Congrès de la CDU allemande : beaucoup de bruit pour rien

Angela Merkel ©Oma Teos

Reporté depuis près d’un an, le congrès de la CDU s’est tenu les 15 et 16 janvier pour élire le nouveau chef du parti et potentiel successeur d’Angela Merkel à la chancellerie. Un moment décisif pour les autres États européens qui s’est conclu par la victoire d’Armin Laschet, candidat de la continuation avec Angela Merkel. Face à lui, Friedrich Merz, tenant d’une ligne plus conservatrice, partisan d’un durcissement austéritaire de l’Union européenne et d’un réalignement atlantiste. Cette opposition illustre les tensions qui traversent les élites allemandes.
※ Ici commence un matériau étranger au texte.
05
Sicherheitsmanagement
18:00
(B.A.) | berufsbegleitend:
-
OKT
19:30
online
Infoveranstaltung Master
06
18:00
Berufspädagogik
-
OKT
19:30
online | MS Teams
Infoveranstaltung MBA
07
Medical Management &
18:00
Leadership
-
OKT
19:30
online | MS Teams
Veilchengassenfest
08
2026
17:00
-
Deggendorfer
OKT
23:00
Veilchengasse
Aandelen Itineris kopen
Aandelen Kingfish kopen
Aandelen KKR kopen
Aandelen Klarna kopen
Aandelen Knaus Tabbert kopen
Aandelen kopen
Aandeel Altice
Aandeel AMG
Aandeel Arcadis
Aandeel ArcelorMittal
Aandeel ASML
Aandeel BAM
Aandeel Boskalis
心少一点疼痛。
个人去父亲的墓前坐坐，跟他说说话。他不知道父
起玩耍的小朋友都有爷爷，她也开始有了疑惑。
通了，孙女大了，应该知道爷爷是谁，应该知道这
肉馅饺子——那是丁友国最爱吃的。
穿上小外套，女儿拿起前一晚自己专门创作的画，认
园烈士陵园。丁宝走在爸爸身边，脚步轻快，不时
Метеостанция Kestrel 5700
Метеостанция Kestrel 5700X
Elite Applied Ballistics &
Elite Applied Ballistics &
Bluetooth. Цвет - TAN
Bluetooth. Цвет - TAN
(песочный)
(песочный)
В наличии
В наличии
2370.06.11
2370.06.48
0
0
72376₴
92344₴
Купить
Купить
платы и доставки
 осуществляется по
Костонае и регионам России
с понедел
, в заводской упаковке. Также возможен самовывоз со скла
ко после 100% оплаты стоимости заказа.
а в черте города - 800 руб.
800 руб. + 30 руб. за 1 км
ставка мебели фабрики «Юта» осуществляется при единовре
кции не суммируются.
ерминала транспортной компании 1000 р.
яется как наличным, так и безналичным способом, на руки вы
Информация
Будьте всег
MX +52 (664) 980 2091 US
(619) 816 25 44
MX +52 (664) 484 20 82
Les 15 et 16 janvier s’est tenu le 33e congrès de la CDU. Les militants du parti et leurs délégués y ont choisi l’homme qui mènera leur parti lors des élections de septembre et qui devra tenter de le maintenir au pouvoir. Un exercice délicat après qu’Angela Merkel ait passé 16 ans à la tête du pays. Davantage que le père fondateur de la République Fédérale Allemande, Konrad Adenauer (1949-1963) et autant que le mentor politique d’Angela Merkel, Helmut Kohl (1982-1998).
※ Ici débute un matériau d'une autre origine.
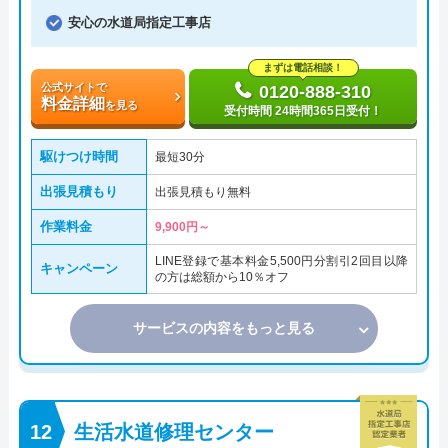
安心の水道局指定工事店
まずは電話相談！
公式サイトで
0120-888-310
料金詳細
を見る
受付時間 24時間365日受付！
駆けつけ時間
最短30分
出張見積もり
出張見積もり無料
作業料金
9,900円～
LINE登録で基本料金5,500円分割引2回目以降
キャンペーン
の方は総額から10％オフ
サービスの内容をもっと見る
生活水道修理センター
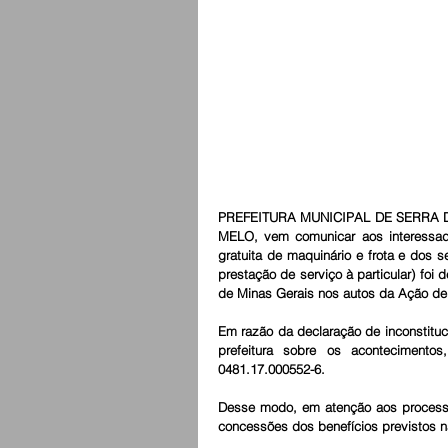
PREFEITURA MUNICIPAL DE SERRA DO 
MELO, vem comunicar aos interessado
gratuita de maquinário e frota e dos s
prestação de serviço à particular) foi d
de Minas Gerais nos autos da Ação de I
Em razão da declaração de inconstituci
prefeitura sobre os acontecimentos
0481.17.000552-6.
Desse modo, em atenção aos processos 
concessões dos benefícios previstos n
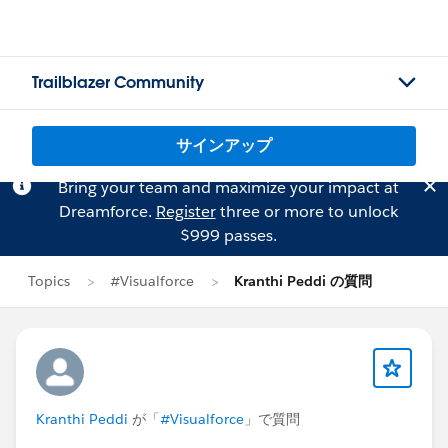
Trailblazer Community
サインアップ
Bring your team and maximize your impact at
Dreamforce.
Register
three or more to unlock
$999 passes.
Topics
#Visualforce
Kranthi Peddi の質問
Kranthi Peddi
が「
#Visualforce
」で質問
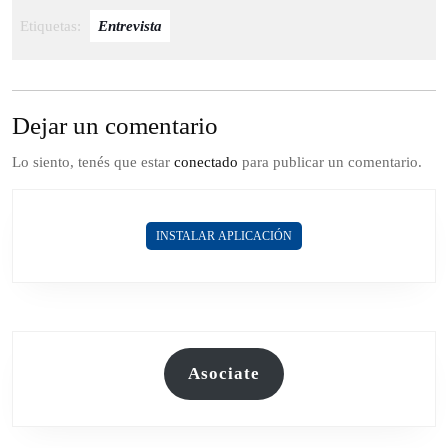
Etiquetas:
Entrevista
Dejar un comentario
Lo siento, tenés que estar
conectado
para publicar un comentario.
INSTALAR APLICACIÓN
Asociate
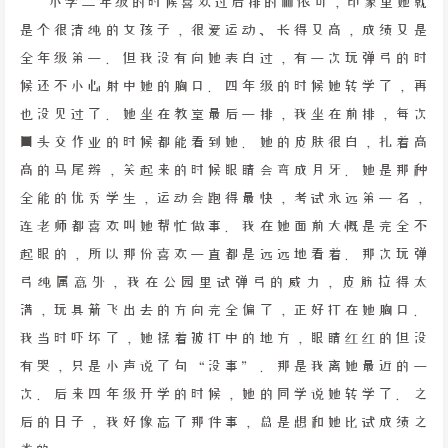
小学二年级的时候喜欢过后排的林依可，印象里她就
是个很清纯的女孩子，很爱运动、长得又高，成绩又是
全年级第一。但我没有向她表白过，有一次玩弹弓的时
候还不小心射中她的胸口。四年级的时候她转学了，再
也没见过了。她坐在教室最后一排，我坐在前排，每次
回头交作业的时候都能看到她。她的皮肤很白，扎着高
高的马尾辫，笑起来的时候眼睛会弯成月牙。她是那种
全能的优秀学生，运动会跑得最快，考试永远第一名，
连老师都喜欢叫她帮忙做事。我在她面前大概是完全不
起眼的，所以那份喜欢一直都是远远地看着。那次玩弹
弓纯属意外，我在公园里试弹弓的威力，皮筋拉得太
满，玩具箭飞出去的方向完全偏了，正好打在她胸口。
我当时吓坏了，她揉着被打中的地方，眼睛红红的但没
有哭，只是小声说了句“没事”。那是我离她最近的一
次。后来四年级开学的时候，她的同学说她转学了。之
后的日子，我好像忘了那件事，总是想和她比试成绩之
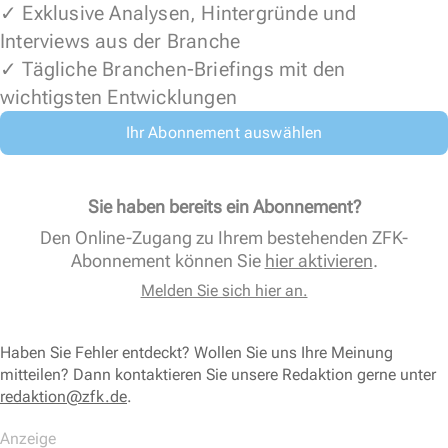
✓ Exklusive Analysen, Hintergründe und
Interviews aus der Branche
✓ Tägliche Branchen-Briefings mit den
wichtigsten Entwicklungen
Ihr Abonnement auswählen
Sie haben bereits ein Abonnement?
Den Online-Zugang zu Ihrem bestehenden ZFK-
Abonnement können Sie
hier aktivieren
.
Melden Sie sich hier an.
Haben Sie Fehler entdeckt? Wollen Sie uns Ihre Meinung
mitteilen? Dann kontaktieren Sie unsere Redaktion gerne unter
redaktion@zfk.de
.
Konrad Adenauer (1949-1963), Helmut Kohl (1982-1998) et Angela Merkel (2005-2018). Les trois figures tutélaires de la CDU ont chacune dirigé le pays pendant près de 15 ans ©Wikimedia Commons

Cette succession a lieu alors que la CDU est à la croisée des chemins. En 2018, le parti avait déjà dû décider de la succession d’Angela Merkel. Deux candidats et deux lignes s’étaient alors affrontés. D’un côté Annegret Kramp-Karrenbauer, la dauphine d’Angela Merkel. Pour elle et les partisans de l’aile centriste du parti, il s’agissait de préserver le caractère de Volkspartei de la CDU. C’est-à-dire un parti de masse cherchant à rassembler un large spectre idéologique et social allant des employés laïcs aux retraités catholiques traditionalistes en passant par les entrepreneurs issus du christianisme social.
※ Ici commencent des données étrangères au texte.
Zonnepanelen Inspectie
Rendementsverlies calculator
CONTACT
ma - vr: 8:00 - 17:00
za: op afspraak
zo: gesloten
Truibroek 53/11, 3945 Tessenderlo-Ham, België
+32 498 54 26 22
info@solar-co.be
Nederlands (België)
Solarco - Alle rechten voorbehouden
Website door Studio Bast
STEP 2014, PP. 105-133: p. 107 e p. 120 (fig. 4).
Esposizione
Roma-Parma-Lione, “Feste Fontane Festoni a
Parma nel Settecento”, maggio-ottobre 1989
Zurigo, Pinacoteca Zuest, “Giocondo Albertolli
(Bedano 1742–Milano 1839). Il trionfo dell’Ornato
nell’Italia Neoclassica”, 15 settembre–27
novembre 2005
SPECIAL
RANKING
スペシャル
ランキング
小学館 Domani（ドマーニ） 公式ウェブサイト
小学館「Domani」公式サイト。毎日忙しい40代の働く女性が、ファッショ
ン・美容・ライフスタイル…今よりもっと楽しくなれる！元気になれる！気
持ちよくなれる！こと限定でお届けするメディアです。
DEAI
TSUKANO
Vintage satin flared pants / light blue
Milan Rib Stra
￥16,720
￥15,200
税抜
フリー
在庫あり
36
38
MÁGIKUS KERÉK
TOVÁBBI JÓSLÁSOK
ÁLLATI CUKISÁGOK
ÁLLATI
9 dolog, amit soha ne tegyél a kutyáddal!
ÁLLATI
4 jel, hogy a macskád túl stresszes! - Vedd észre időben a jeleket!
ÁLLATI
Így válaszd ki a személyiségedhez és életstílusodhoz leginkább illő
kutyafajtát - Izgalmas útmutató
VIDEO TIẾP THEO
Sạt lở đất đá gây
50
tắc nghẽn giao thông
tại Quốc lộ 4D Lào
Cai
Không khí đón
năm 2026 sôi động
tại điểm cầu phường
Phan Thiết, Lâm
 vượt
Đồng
De l’autre, Friedrich Merz, ennemi juré d’Angela Merkel et tenant de l’aile droite du parti. Partisan d’une rupture conservatrice, il dénonçait une “social-démocratisation” de la CDU qui, du salaire minimum au mariage pour tous en passant par la sortie du charbon en 2038, lui aurait fait oublier ses valeurs. Pour Merz et ses alliés, il s’agissait d’en revenir aux valeurs chrétiennes du parti (CDU signifie Union Chrétienne Démocratie) et aux principes de l’ordolibéralisme qui ont fait le succès de l’économie sociale de marché allemande.

La victoire d’Annegret Kramp-Karrenbauer avait été courte dans son score (52% contre 48 pour Merz) comme dans sa durée. Le 5 février 2020, les députés de la CDU en Thuringe avaient convergé avec ceux de l’AfD (principal parti d’extrême-droite, proche des milieux néo-nazis) pour élire Thomas Kemmerich, le candidat libéral, au poste de ministre-président. Le scandale monumental provoqué par l’élection d’un ministre-président avec le soutien de l’extrême-droite avait forcé Thomas Kemmerich à démissionner le lendemain et Annegret Kramp-Karrenbauer cinq jours plus tard.

Certains observateurs estiment que l’élection d’Armin Laschet pourrait être le signe d’un retour à une CDU plus rigide sur l’intégration européenne et le respect des règles en matière de déficit.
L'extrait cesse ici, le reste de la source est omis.